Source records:
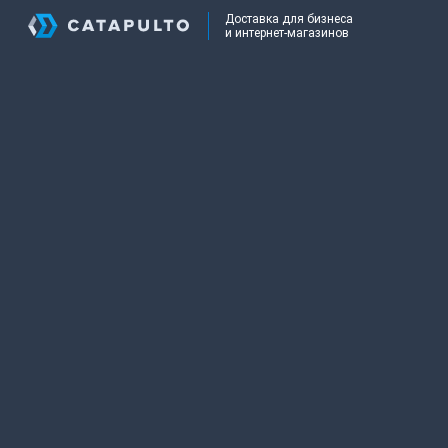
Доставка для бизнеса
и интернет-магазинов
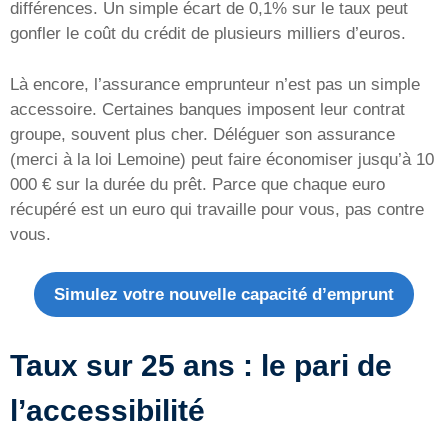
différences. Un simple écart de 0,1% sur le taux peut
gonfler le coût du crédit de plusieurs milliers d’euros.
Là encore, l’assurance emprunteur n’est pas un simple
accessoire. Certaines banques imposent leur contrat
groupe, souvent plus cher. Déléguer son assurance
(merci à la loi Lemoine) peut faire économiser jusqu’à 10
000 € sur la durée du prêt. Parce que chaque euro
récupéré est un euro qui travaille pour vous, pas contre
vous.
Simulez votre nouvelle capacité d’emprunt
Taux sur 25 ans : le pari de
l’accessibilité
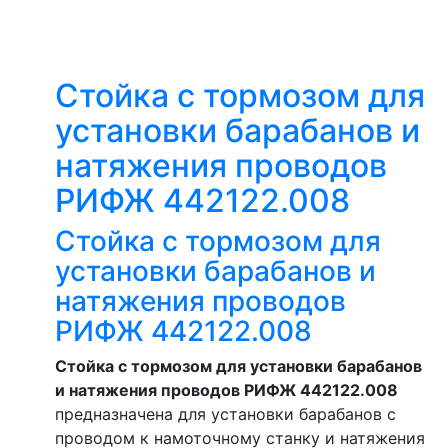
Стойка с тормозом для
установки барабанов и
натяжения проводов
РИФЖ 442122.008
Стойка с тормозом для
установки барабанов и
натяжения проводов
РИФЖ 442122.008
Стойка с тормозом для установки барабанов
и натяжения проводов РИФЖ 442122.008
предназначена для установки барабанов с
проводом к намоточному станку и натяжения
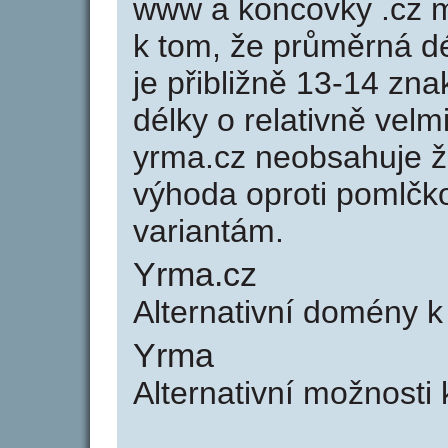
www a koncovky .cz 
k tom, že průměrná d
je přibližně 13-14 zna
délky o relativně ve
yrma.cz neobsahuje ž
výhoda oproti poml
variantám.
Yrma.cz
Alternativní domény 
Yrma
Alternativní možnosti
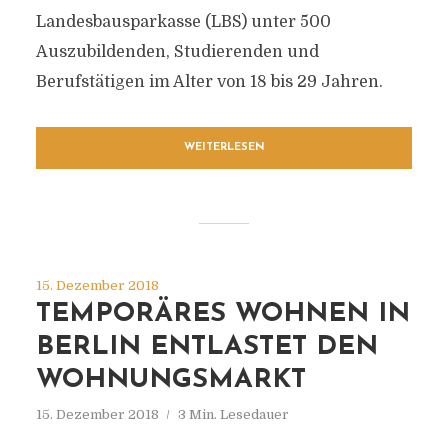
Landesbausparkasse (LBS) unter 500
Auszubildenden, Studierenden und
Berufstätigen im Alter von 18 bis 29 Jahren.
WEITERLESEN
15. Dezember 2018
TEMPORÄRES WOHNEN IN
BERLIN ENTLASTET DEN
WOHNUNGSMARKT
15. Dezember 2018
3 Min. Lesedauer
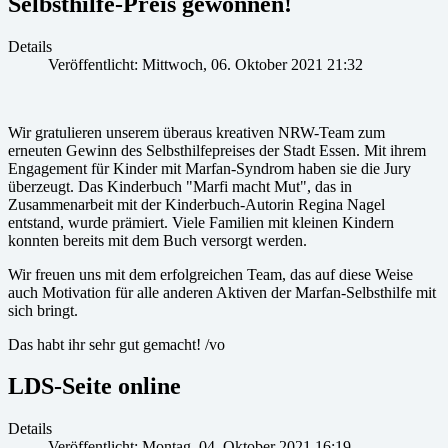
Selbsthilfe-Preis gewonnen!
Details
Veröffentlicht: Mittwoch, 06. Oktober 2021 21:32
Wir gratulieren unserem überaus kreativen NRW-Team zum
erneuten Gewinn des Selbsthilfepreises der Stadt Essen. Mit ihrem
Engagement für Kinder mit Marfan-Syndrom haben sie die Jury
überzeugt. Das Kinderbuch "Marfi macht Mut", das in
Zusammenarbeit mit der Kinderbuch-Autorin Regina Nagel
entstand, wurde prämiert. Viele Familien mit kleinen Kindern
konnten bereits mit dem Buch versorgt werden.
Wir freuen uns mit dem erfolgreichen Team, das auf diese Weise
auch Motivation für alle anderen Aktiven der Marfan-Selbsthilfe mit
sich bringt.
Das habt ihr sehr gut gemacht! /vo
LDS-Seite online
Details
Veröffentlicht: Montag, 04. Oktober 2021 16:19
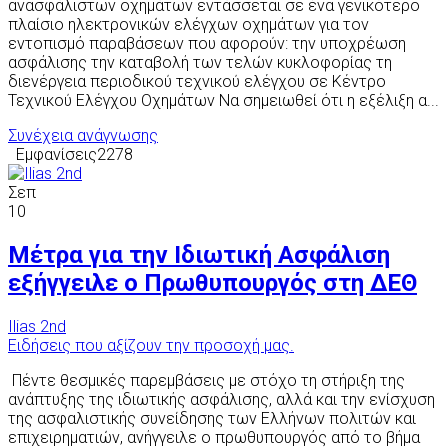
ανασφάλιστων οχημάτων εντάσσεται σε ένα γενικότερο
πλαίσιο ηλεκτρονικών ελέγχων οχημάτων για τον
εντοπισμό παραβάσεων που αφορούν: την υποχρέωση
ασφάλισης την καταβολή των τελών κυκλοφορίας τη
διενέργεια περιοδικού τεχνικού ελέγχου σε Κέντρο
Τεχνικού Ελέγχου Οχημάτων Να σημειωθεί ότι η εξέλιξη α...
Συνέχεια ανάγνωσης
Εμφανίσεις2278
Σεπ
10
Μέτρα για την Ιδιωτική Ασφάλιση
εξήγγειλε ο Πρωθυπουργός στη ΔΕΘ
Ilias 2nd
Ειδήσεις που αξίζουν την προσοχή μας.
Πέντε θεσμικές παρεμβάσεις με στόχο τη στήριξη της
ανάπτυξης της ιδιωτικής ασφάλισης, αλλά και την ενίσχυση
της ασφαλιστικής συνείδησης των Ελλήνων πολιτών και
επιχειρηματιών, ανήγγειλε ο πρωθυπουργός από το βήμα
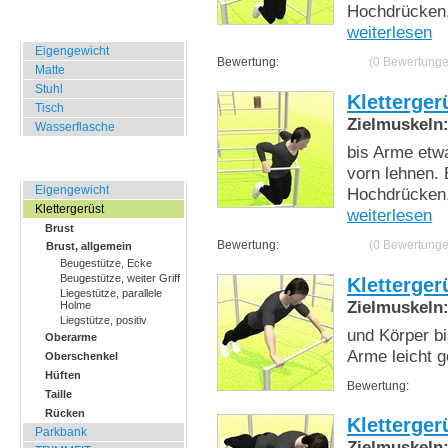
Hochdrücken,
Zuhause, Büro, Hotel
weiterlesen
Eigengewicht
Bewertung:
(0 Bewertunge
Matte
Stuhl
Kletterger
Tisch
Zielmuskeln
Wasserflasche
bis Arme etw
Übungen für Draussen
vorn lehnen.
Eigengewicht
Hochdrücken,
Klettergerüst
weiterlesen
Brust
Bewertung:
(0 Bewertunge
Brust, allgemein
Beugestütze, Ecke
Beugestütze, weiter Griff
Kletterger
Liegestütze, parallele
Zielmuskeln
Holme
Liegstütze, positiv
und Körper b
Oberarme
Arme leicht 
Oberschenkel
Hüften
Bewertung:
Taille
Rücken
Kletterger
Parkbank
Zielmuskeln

WHAT YOU NEED TO DO: Your job is to repeat the data exactly, leaving each picture out.

RESPONSE BOX:
Доставка для бизнеса
и интернет-магазинов
différences. Un simple écart de 0,1% sur le taux peut
gonfler le coût du crédit de plusieurs milliers d’euros.
Là encore, l’assurance emprunteur n’est pas un simple
accessoire. Certaines banques imposent leur contrat
groupe, souvent plus cher. Déléguer son assurance
(merci à la loi Lemoine) peut faire économiser jusqu’à 10
000 € sur la durée du prêt. Parce que chaque euro
récupéré est un euro qui travaille pour vous, pas contre
vous.
Simulez votre nouvelle capacité d’emprunt
Taux sur 25 ans : le pari de
l’accessibilité
Стойка с тормозом для
установки барабанов и
натяжения проводов
РИФЖ 442122.008
Стойка с тормозом для
установки барабанов и
натяжения проводов
РИФЖ 442122.008
Стойка с тормозом для установки барабанов
и натяжения проводов РИФЖ 442122.008
предназначена для установки барабанов с
проводом к намоточному станку и натяжения
www a koncovky .cz 
k tom, že průměrná d
je přibližně 13-14 zna
délky o relativně ve
yrma.cz neobsahuje ž
výhoda oproti poml
variantám.
Yrma.cz
Alternativní domény 
Yrma
Alternativní možnosti
Landesbausparkasse (LBS) unter 500
Auszubildenden, Studierenden und
Berufstätigen im Alter von 18 bis 29 Jahren.
WEITERLESEN
15. Dezember 2018
TEMPORÄRES WOHNEN IN
BERLIN ENTLASTET DEN
WOHNUNGSMARKT
15. Dezember 2018
3 Min. Lesedauer
Selbsthilfe-Preis gewonnen!
Details
Veröffentlicht: Mittwoch, 06. Oktober 2021 21:32
Wir gratulieren unserem überaus kreativen NRW-Team zum
erneuten Gewinn des Selbsthilfepreises der Stadt Essen. Mit ihrem
Engagement für Kinder mit Marfan-Syndrom haben sie die Jury
überzeugt. Das Kinderbuch "Marfi macht Mut", das in
Zusammenarbeit mit der Kinderbuch-Autorin Regina Nagel
entstand, wurde prämiert. Viele Familien mit kleinen Kindern
konnten bereits mit dem Buch versorgt werden.
Wir freuen uns mit dem erfolgreichen Team, das auf diese Weise
auch Motivation für alle anderen Aktiven der Marfan-Selbsthilfe mit
sich bringt.
Das habt ihr sehr gut gemacht! /vo
LDS-Seite online
Details
Veröffentlicht: Montag, 04. Oktober 2021 16:19
ανασφάλιστων οχημάτων εντάσσεται σε ένα γενικότερο
πλαίσιο ηλεκτρονικών ελέγχων οχημάτων για τον
εντοπισμό παραβάσεων που αφορούν: την υποχρέωση
ασφάλισης την καταβολή των τελών κυκλοφορίας τη
διενέργεια περιοδικού τεχνικού ελέγχου σε Κέντρο
Τεχνικού Ελέγχου Οχημάτων Να σημειωθεί ότι η εξέλιξη α...
Συνέχεια ανάγνωσης
Εμφανίσεις2278
Σεπ
10
Μέτρα για την Ιδιωτική Ασφάλιση
εξήγγειλε ο Πρωθυπουργός στη ΔΕΘ
Ilias 2nd
Ειδήσεις που αξίζουν την προσοχή μας.
Πέντε θεσμικές παρεμβάσεις με στόχο τη στήριξη της
ανάπτυξης της ιδιωτικής ασφάλισης, αλλά και την ενίσχυση
της ασφαλιστικής συνείδησης των Ελλήνων πολιτών και
επιχειρηματιών, ανήγγειλε ο πρωθυπουργός από το βήμα
Hochdrücken,
Zuhause, Büro, Hotel
weiterlesen
Eigengewicht
Bewertung:
(0 Bewertunge
Matte
Stuhl
Kletterger
Tisch
Zielmuskeln
Wasserflasche
bis Arme etw
Übungen für Draussen
vorn lehnen.
Eigengewicht
Hochdrücken,
Klettergerüst
weiterlesen
Brust
Bewertung:
(0 Bewertunge
Brust, allgemein
Beugestütze, Ecke
Beugestütze, weiter Griff
Kletterger
Liegestütze, parallele
Zielmuskeln
Holme
Liegstütze, positiv
und Körper b
Oberarme
Arme leicht 
Oberschenkel
Hüften
Bewertung:
Taille
Rücken
Kletterger
Parkbank
Zielmuskeln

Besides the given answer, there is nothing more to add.